Reputation: 29
I have the following CUDA kernel:
__global__ void combine_kernel(const uint64_t* __restrict__ d_D1,unsigned int hashedFrameNumber)
{
//1D GRID OF 1D BLOCKS
int tid = threadIdx.x + blockDim.x * blockIdx.x;
// SIZE = 2118760
if (tid < 2118760)
{
__shared__ uint64_t d_D11[10];
for(int i = threadIdx.x; i < 10; i++)
{
d_D11[i] = d_D1[i];
}
__syncthreads();
//POINT A
//check if d_D1 is unshuffled
if(tid == SIZE-1)
{
printf("%llx \n",d_D1[0]);
printf("%llx \n",d_D1[1]);
printf("%llx \n",d_D1[2]);
printf("%llx \n",d_D1[3]);
printf("%llx \n",d_D1[4]);
printf("%llx \n",d_D1[5]);
printf("%llx \n",d_D1[6]);
printf("%llx \n",d_D1[7]);
printf("%llx \n",d_D1[8]);
printf("%llx \n",d_D1[9]);
printf("\n\n");
}
//POINT B
//check if shared d_D11 is unshuffled
if(tid == SIZE-1)
{
printf("%llx \n",d_D11[0]);
printf("%llx \n",d_D11[1]);
printf("%llx \n",d_D11[2]);
printf("%llx \n",d_D11[3]);
printf("%llx \n",d_D11[4]);
printf("%llx \n",d_D11[5]);
printf("%llx \n",d_D11[6]);
printf("%llx \n",d_D11[7]);
printf("%llx \n",d_D11[8]);
printf("%llx \n",d_D11[9]);
printf("\n\n");
}
curandState randState;
curand_init(hashedFrameNumber, 0, 0, &randState);
if(threadIdx.x == 0)
{
for (unsigned int i = 9; i > 0; i--)
{
size_t j = (unsigned int) (((curand(&randState) / 32768)*(i+1)) % 10);
uint64_t t0 = d_D11[j];
d_D11[j] = d_D11[i];
d_D11[i] = t0;
}
}
__syncthreads();
//POINT C
//check if d_D1 is shuffled
if(tid == SIZE-1)
{
printf("%llx \n",d_D1[0]);
printf("%llx \n",d_D1[1]);
printf("%llx \n",d_D1[2]);
printf("%llx \n",d_D1[3]);
printf("%llx \n",d_D1[4]);
printf("%llx \n",d_D1[5]);
printf("%llx \n",d_D1[6]);
printf("%llx \n",d_D1[7]);
printf("%llx \n",d_D1[8]);
printf("%llx \n",d_D1[9]);
printf("\n\n");
}
__syncthreads();
}
}
What happens is that, when I check if d_D11
is unshuffled at POINT B
, it is unshuffled if tid
is between 0 and 31, otherwise is shuffled, so what am I doing wrong? Is that the correct way of using the shared memory?
d_D1
contains 10 elements.
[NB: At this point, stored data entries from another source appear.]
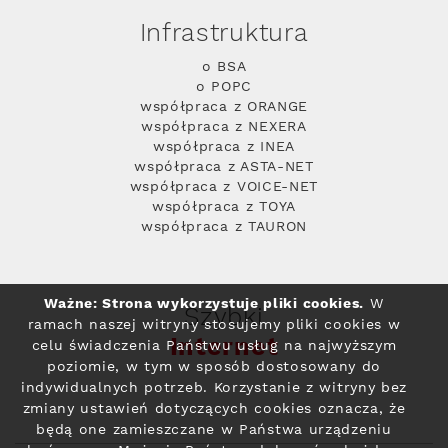
Infrastruktura
o BSA
o POPC
współpraca z ORANGE
współpraca z NEXERA
współpraca z INEA
współpraca z ASTA-NET
współpraca z VOICE-NET
współpraca z TOYA
współpraca z TAURON
Ważne: Strona wykorzystuje pliki cookies.
W
Szybki
ramach naszej witryny stosujemy pliki cookies w
Internet
celu świadczenia Państwu usług na najwyższym
poziomie, w tym w sposób dostosowany do
indywidualnych potrzeb. Korzystanie z witryny bez
zmiany ustawień dotyczących cookies oznacza, że
będą one zamieszczane w Państwa urządzeniu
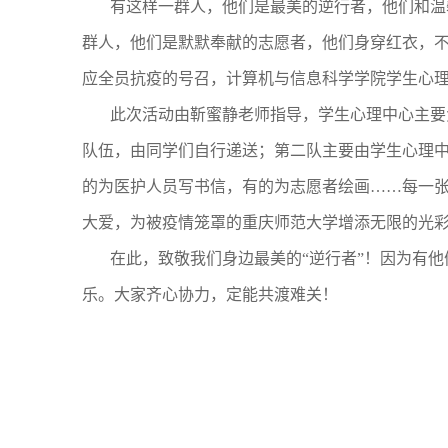
有这样一群人，他们是最美的逆行者，他们和温
群人，他们是默默奉献的志愿者，他们身穿红衣，
应全员抗疫的号召，计算机与信息科学学院学生心理
此次活动由靳蜜静老师指导，学生心理中心主要
队伍，由同学们自行递送；第二队主要由学生心理中
的为医护人员写书信，有的为志愿者绘画
……
每一
大爱，为被疫情笼罩的重庆师范大学增添无限的光
在此，
致敬我们身边最美的“逆行者”
！
因为有
他
乐。大家齐心协力，定能共渡难关！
I just want to pass the 10 elements of array d_D1
to the shared array d_D11
, then shuffle the shared array and use it.
Upvotes: 0
Views: 123
Reputation: 7265
You need a __syncthreads()
barrier before the shuffling code to prevent the previous printf()
s to print shuffled or partially shuffled values, and again before POINT C
to ensure the shuffling has finished by the time the result gets printed.
Aside from this correctness issues, your code unnecessarily initializes some elements multiple times.
Initialize your shared memory like this, assuming your blocks are one-dimensional and have at least 10 threads each:
__shared__ uint64_t d_D11[10];
unsigned int tidx = threadIdx.x;
if (tidx < 10) {
d_D11[tidx] = d_D1[tidx];
}
__syncthreads();
If your shared array may have more elements than there are threads, you can use the following idiom:
const int N = ...
__shared__ uint64_t d_D11[N];
for(int i = threadIdx.x; i < N; i += blockDim.x)
d_D11[i] = d_D1[i];
}
__syncthreads();
Upvotes: 2